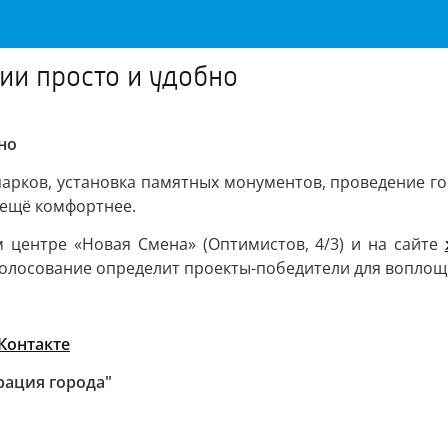
ии просто и удобно
но
 парков, установка памятных монументов, проведение 
 ещё комфортнее.
центре «Новая Смена» (Оптимистов, 4/3) и на сайте
голосование определит проекты-победители для воплоще
Контакте
рация города"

Task item: Write out each record exactly as shown, but not its pictures.

Result:
ии просто и удобно
но
 парков, установка памятных монументов, проведение 
 ещё комфортнее.
центре «Новая Смена» (Оптимистов, 4/3) и на сайте
голосование определит проекты-победители для воплоще
Контакте
рация города"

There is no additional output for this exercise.